Loss Functions
Published:
Regression Loss Functions
L1 Loss (Mean Absolute Error, MSE)
\(MSE = \frac{\sum_{i=1}^{N}|f(x_{i})-y_i|}{N}\)
L2 Loss (Mean Square Error, MSE)
\(MSE = \frac{\sum_{i=1}^{N}(f(x_{i})-y_i)^2}{N}\)
Smooth L1 Loss
\(SmoothL1 = \left\{ \begin{aligned} 0.5x^2,\ if\ |x|\ <\ 1 \\ |x-0.5|,\ otherwise \end{aligned} \right.\)
Huber Loss
Combines MSE and MAE.
Classification Loss Functions
Cross Entropy Loss ——
Binary case: \(CE(p, y) = \left\{ \begin{aligned} -log(p),\ if\ y\ =\ 1, \\ -log(1-p),\ otherwise \end{aligned} \right.\)
\(p_t = \left\{ \begin{aligned} p,\ if\ y=1,\\ 1-p,\ otherwise \end{aligned} \right.\) Simplified to \(CE(p,y) = CE(pt) = -log(pt)\)
Multi-class case: \(CE(p_i, y_i) = -y_{i,c}log(p_{ic})\)
\[L = \frac{1}{N}\sum_{i}L_i = -\frac{1}{N}\sum_{i}\sum_{c=1}^{M}y_{ic}log(p_{ic})\]Balanced Cross Entropy Loss
\(CE(p_t) = -\alpha_tlog(p_t)\)
Balanced cross entropy loss solves the problem of imbalanced classes, but did not put different focus on hard vs. easy samples.
Focal Loss
\(FL(p_t) = -\alpha_t(1-p_t)^{\gamma}log(p_t)\) $p_t$ is the model’s estimated probability for each class being the correct classification. $\alpha_T$ is a weighting factor for the class (to further address class imbalance). $\gamma$ is the focusing parameter that smoothly adjusts the rate at which easy examples are down-weighted. When $\gamma=0$, focal loss is equivalent to cross-entropy loss. As $\gamma=0$ increases, the effect of the modulating factor increases, and the loss contribution from easy examples is reduced.
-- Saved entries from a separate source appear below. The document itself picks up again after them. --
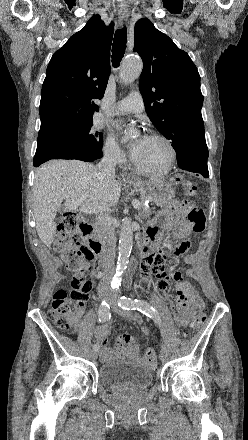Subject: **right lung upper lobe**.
I'll list each match as a JSON object with an SVG mask.
<instances>
[{"label":"right lung upper lobe","mask_w":248,"mask_h":440,"mask_svg":"<svg viewBox=\"0 0 248 440\" xmlns=\"http://www.w3.org/2000/svg\"><path fill=\"white\" fill-rule=\"evenodd\" d=\"M114 23L93 16L56 51L47 67L40 101V131H55L92 121L110 75Z\"/></svg>","instance_id":"1"}]
</instances>
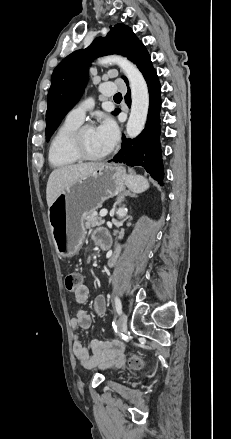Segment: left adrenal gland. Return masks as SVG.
Returning <instances> with one entry per match:
<instances>
[{"mask_svg":"<svg viewBox=\"0 0 231 439\" xmlns=\"http://www.w3.org/2000/svg\"><path fill=\"white\" fill-rule=\"evenodd\" d=\"M131 196V197H137L135 194H131L130 191H126L124 193H122L120 196H118L117 198V202L121 203L124 199L125 196Z\"/></svg>","mask_w":231,"mask_h":439,"instance_id":"1","label":"left adrenal gland"}]
</instances>
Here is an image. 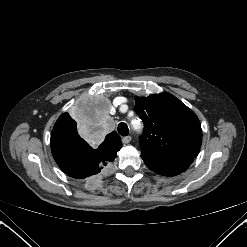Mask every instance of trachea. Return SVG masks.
I'll return each mask as SVG.
<instances>
[{
	"instance_id": "trachea-1",
	"label": "trachea",
	"mask_w": 247,
	"mask_h": 247,
	"mask_svg": "<svg viewBox=\"0 0 247 247\" xmlns=\"http://www.w3.org/2000/svg\"><path fill=\"white\" fill-rule=\"evenodd\" d=\"M117 129H118V133L121 136H127L129 133V128H128L127 124L124 122L119 123Z\"/></svg>"
}]
</instances>
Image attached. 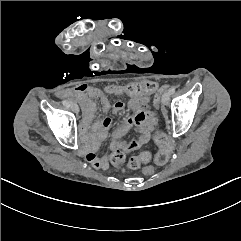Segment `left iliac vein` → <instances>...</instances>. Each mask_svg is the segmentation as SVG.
<instances>
[{"label": "left iliac vein", "instance_id": "left-iliac-vein-1", "mask_svg": "<svg viewBox=\"0 0 241 241\" xmlns=\"http://www.w3.org/2000/svg\"><path fill=\"white\" fill-rule=\"evenodd\" d=\"M169 100H170V95H169V93H164L163 95H162V103L164 104V105H167L168 103H169Z\"/></svg>", "mask_w": 241, "mask_h": 241}]
</instances>
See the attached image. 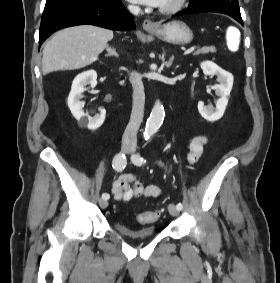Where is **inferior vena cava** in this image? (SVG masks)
Instances as JSON below:
<instances>
[{
    "label": "inferior vena cava",
    "mask_w": 280,
    "mask_h": 283,
    "mask_svg": "<svg viewBox=\"0 0 280 283\" xmlns=\"http://www.w3.org/2000/svg\"><path fill=\"white\" fill-rule=\"evenodd\" d=\"M128 9L134 15L140 13L138 6L130 5ZM130 82L133 87V106L130 121L122 137V144L135 147L137 144V132L144 115L145 94L143 82L137 73L131 74Z\"/></svg>",
    "instance_id": "602c4592"
}]
</instances>
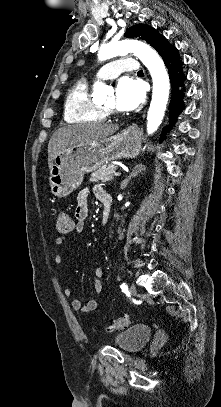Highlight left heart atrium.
<instances>
[{"label":"left heart atrium","instance_id":"39dd6f15","mask_svg":"<svg viewBox=\"0 0 221 407\" xmlns=\"http://www.w3.org/2000/svg\"><path fill=\"white\" fill-rule=\"evenodd\" d=\"M117 105L123 110H133L145 99L143 84L132 77L125 76L118 80L115 89Z\"/></svg>","mask_w":221,"mask_h":407}]
</instances>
The key idea behind focal loss is to focus model training on hard, misclassified examples and reduce the relative loss for easy examples, preventing the overwhelming number of easy negatives from dominating the training of the model.
- For well-classified examples (where $p_t$ is high), $(1-p_t)^{\gamma}$ approaches 0, which significantly reduces their contribution to the loss. As a result, the loss for these easy examples becomes negligible, and they have little impact on the model updates during training.
- For misclassified or hard examples (where $p_t$ is low), $(1-p_t)^{\gamma}$ is closer to 1, meaning these examples contribute more significantly to the total loss. This ensures that the model’s updates focus more on correcting these harder examples.
Poly Loss
Hinge Loss
Used in SVM. \(L(y) = max(0, 1-t \cdot y)\)